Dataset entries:
::::
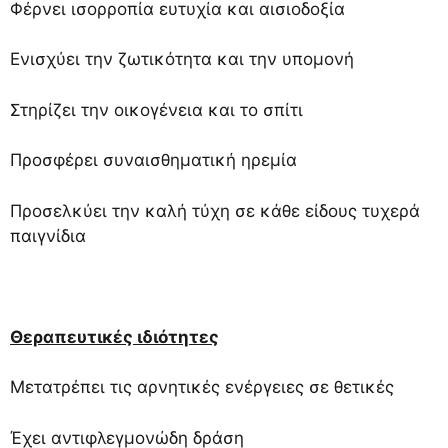
Φέρνει ισορροπία ευτυχία και αισιοδοξία
Ενισχύει την ζωτικότητα και την υπομονή
Στηρίζει την οικογένεια και το σπίτι
Προσφέρει συναισθηματική ηρεμία
Προσελκύει την καλή τύχη σε κάθε είδους τυχερά
παιγνίδια
Θεραπευτικές ιδιότητες
Μετατρέπει τις αρνητικές ενέργειες σε θετικές
Έχει αντιφλεγμονώδη δράση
::::
◆ Work instruction: Every line from the one containing "Προσφέρει συναισθηματική ηρεμία" through the final line of the data above is to be restated word for word, and nothing more.

◆ Solution to the problem:
Προσφέρει συναισθηματική ηρεμία
Προσελκύει την καλή τύχη σε κάθε είδους τυχερά
παιγνίδια
Θεραπευτικές ιδιότητες
Μετατρέπει τις αρνητικές ενέργειες σε θετικές
Έχει αντιφλεγμονώδη δράση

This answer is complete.